Impact of knowledge of human papillomavirus positivity on cervical cytology performance in Latin America
- PMID: 39531343
- PMCID: PMC11972672
- DOI: 10.1093/jnci/djae283
Impact of knowledge of human papillomavirus positivity on cervical cytology performance in Latin America
Abstract
Background: Cervical cytology is recommended by the World Health Organization as a triage option in human papillomavirus (HPV)-based cervical cancer screening programs. We assessed the performance of cytology to detect CIN3+ without and with knowledge of HPV positivity.
Methods: Women were screened with cytology and HPV across ESTAMPA study centers in Latin America. Screen-positives were referred to colposcopy with biopsy and treatment as needed. Cytology was initially interpreted without knowing HPV results. A subset of cytologies from HPV-positive women were reinterpreted at the same laboratories, with knowledge of HPV status, blinded to previous cytology and histological diagnosis. Performance indicators for cytology to detect CIN3+ without and with knowledge of HPV positivity were estimated.

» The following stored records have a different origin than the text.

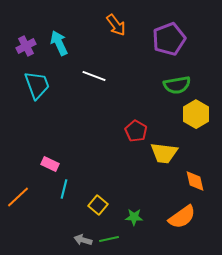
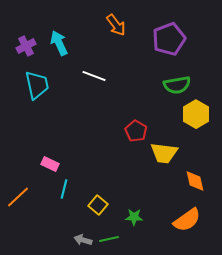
cyan trapezoid: rotated 8 degrees clockwise
orange semicircle: moved 5 px right, 3 px down
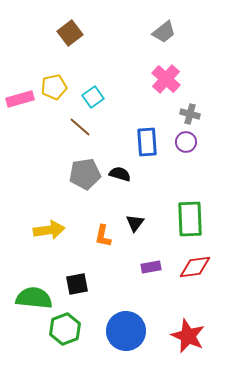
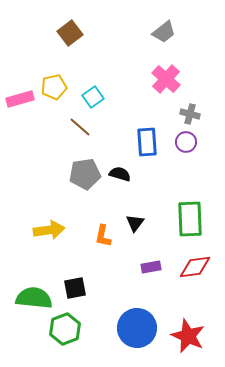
black square: moved 2 px left, 4 px down
blue circle: moved 11 px right, 3 px up
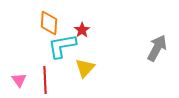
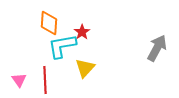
red star: moved 2 px down
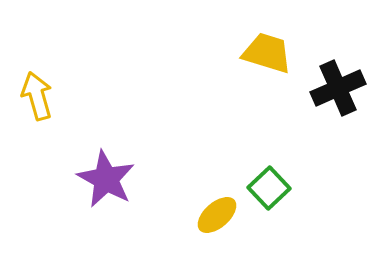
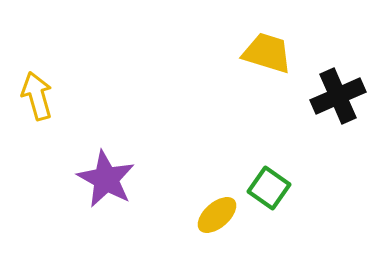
black cross: moved 8 px down
green square: rotated 12 degrees counterclockwise
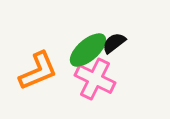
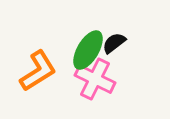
green ellipse: rotated 18 degrees counterclockwise
orange L-shape: rotated 9 degrees counterclockwise
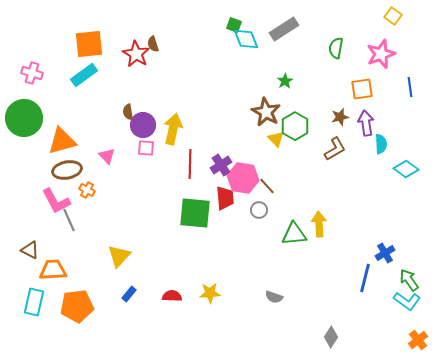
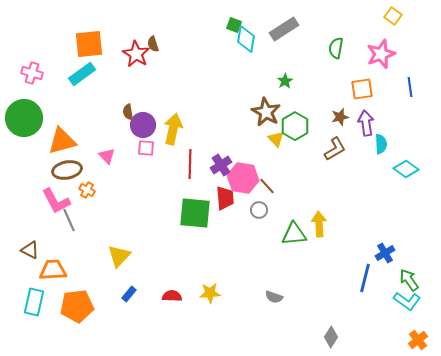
cyan diamond at (246, 39): rotated 32 degrees clockwise
cyan rectangle at (84, 75): moved 2 px left, 1 px up
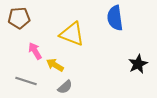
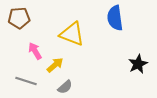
yellow arrow: rotated 108 degrees clockwise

Findings: A total of 4087 women were included, of which 490 had histologically confirmed CIN3+ (455 CIN3 and 35 cancers). Cytology sensitivity without knowledge of HPV positivity for CIN3+ was 47.2% (95% CI = 42.5 to 51.9), whereas with knowledge of HPV positivity, the sensitivity was higher (58.9%, 95% CI = 54.2 to 63.5; P < .0001). The specificity without knowledge of HPV was 89.4% (95% CI = 88.2 to 90.5), whereas with knowledge of HPV positivity was 78.9% (95% CI = 77.4 to 80.4; P < .0001). Performance estimates varied by study center for cytology without knowing the HPV positivity (range = 32.8%-61.5% for sensitivity; range = 80.7%-98.6% for specificity). Similarly, performance varied with knowledge of HPV positivity (36.1%-93.4% for sensitivity; 39.6%-98.6% for specificity).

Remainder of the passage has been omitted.